▸ Work request:
Take the line that contains "Identify the location" and every line below it to the end of the entries, and give them again exactly, leaving out any pictures.

##### Material to process

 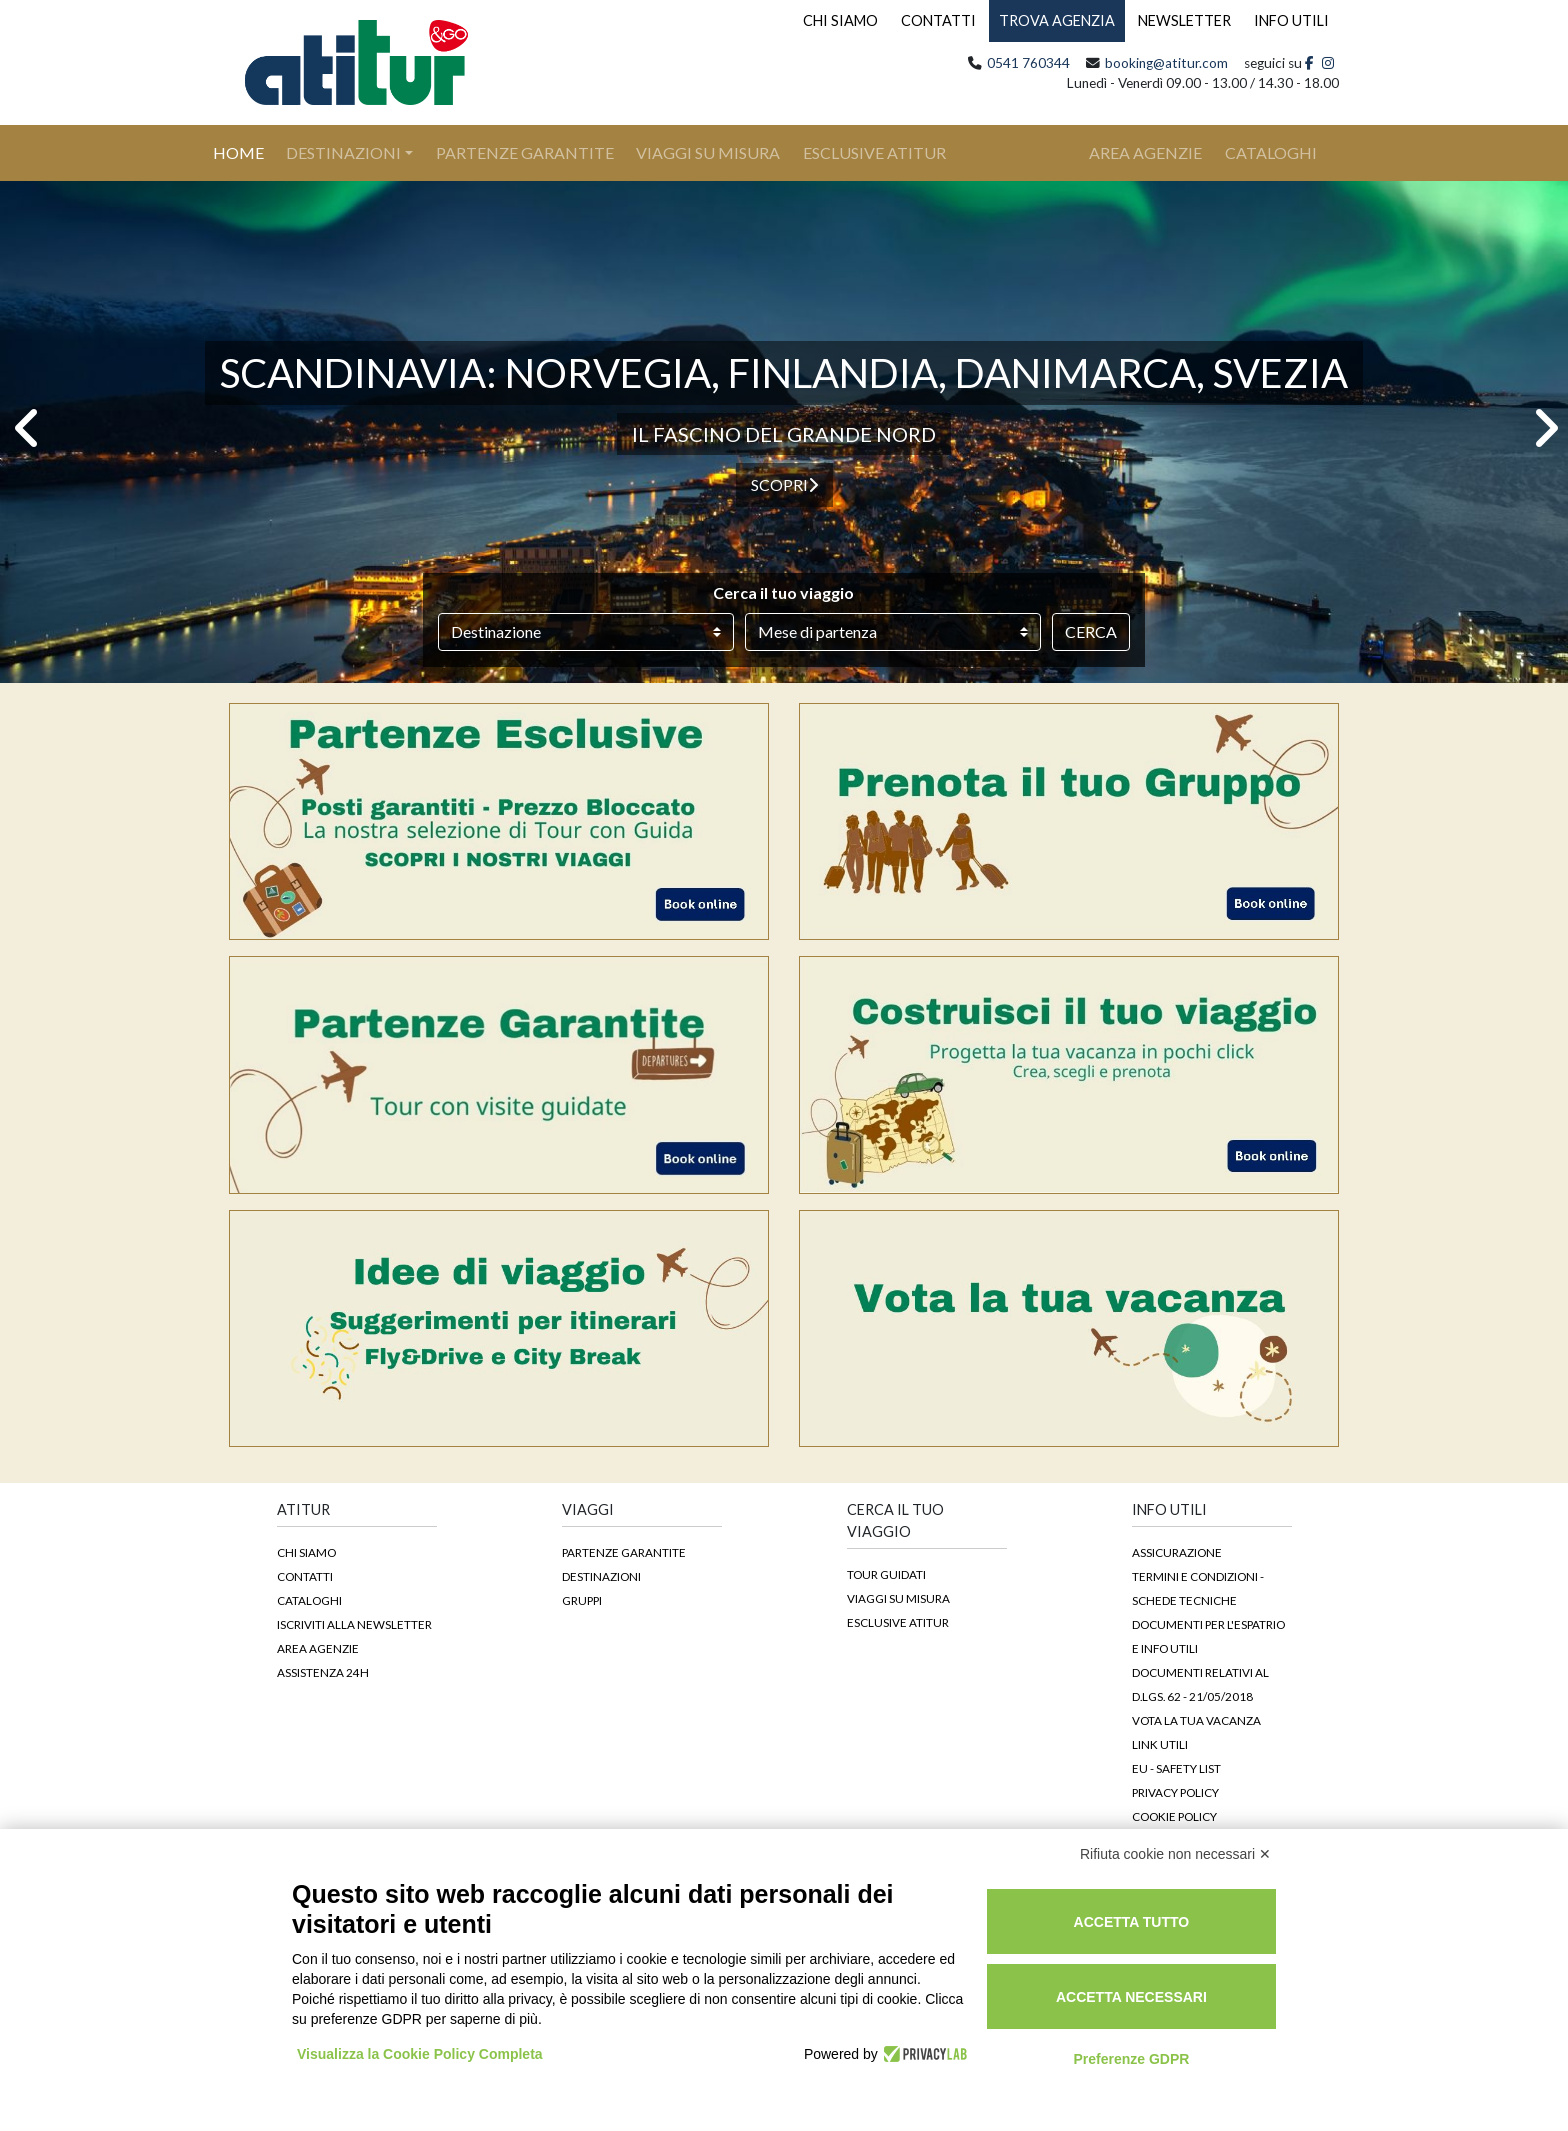 I want to click on Accetta tutto, so click(x=1132, y=1922).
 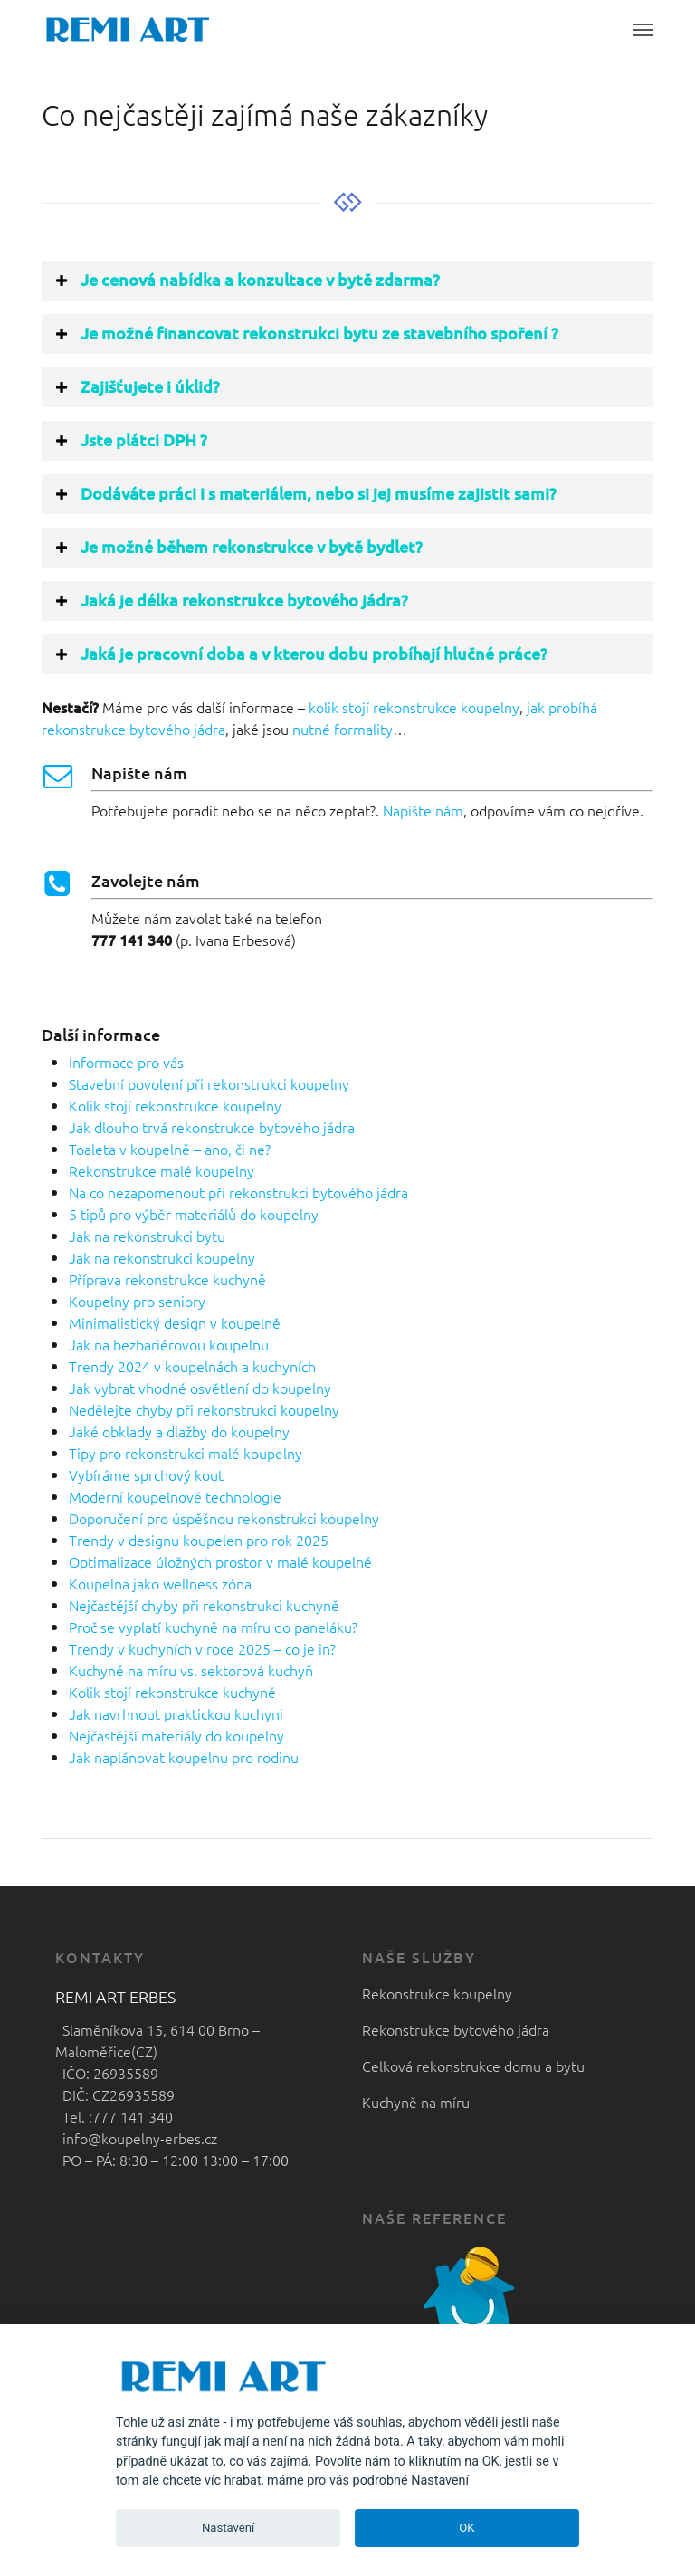 I want to click on Toaleta v koupelně – ano, či ne?, so click(x=170, y=1149).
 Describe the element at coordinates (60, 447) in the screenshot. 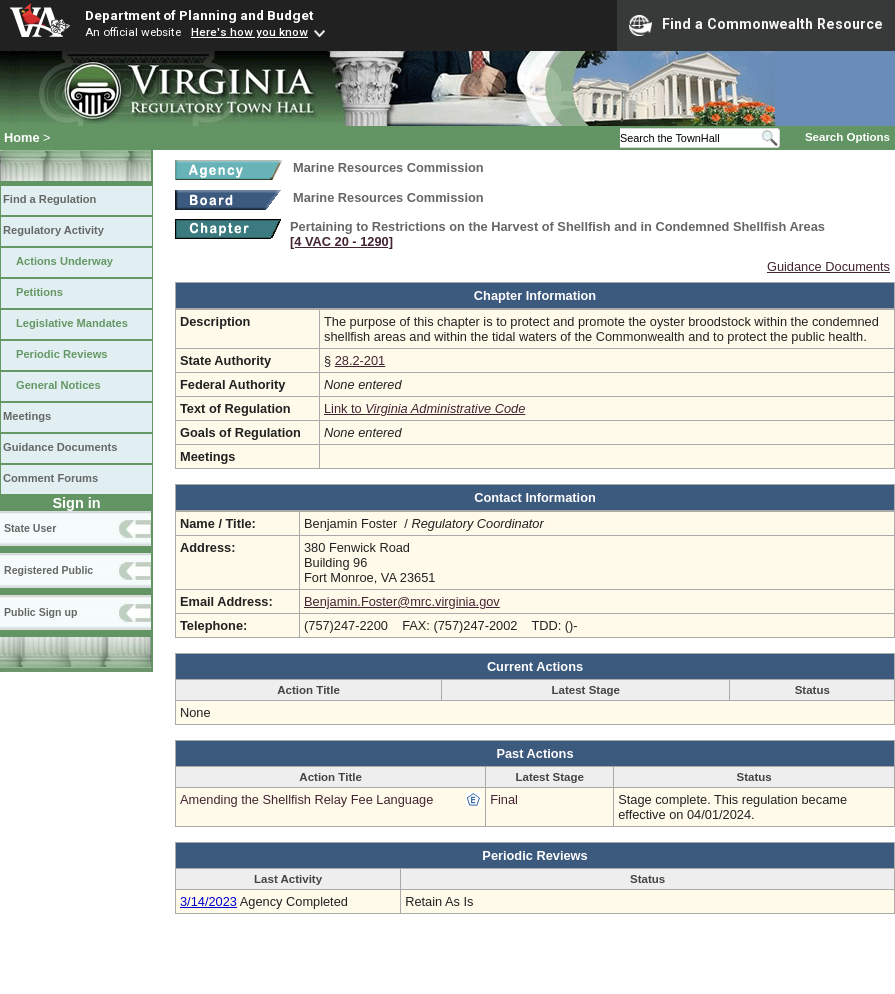

I see `Guidance Documents` at that location.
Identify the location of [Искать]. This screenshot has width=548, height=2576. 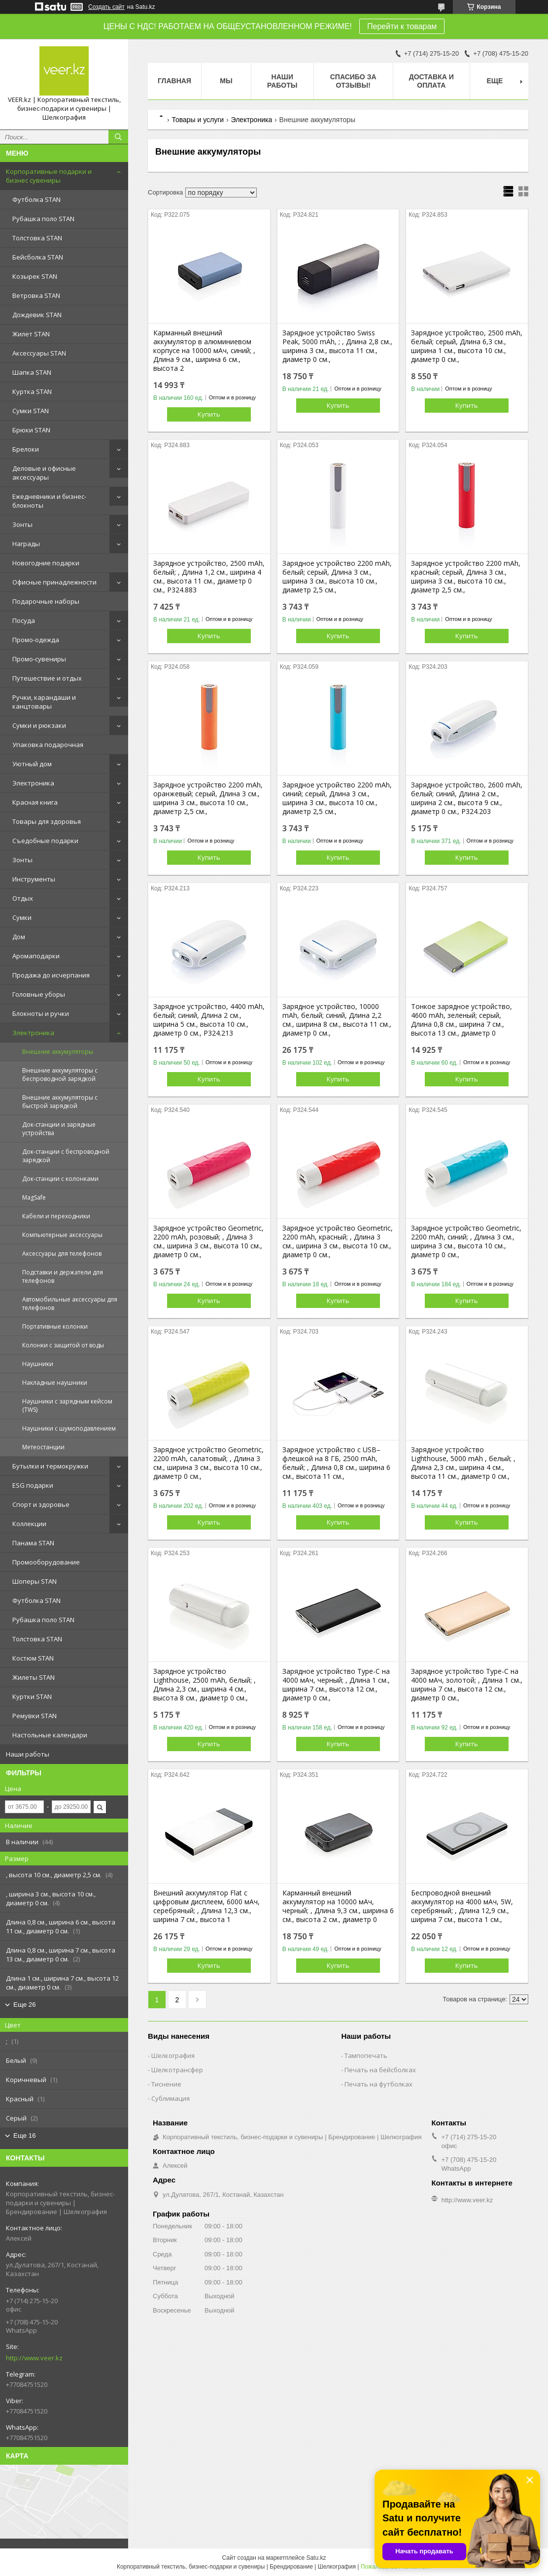
(118, 137).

##########

▸ Exercise result:
Identify the location of [Искать]. This screenshot has width=548, height=2576. 
(118, 137).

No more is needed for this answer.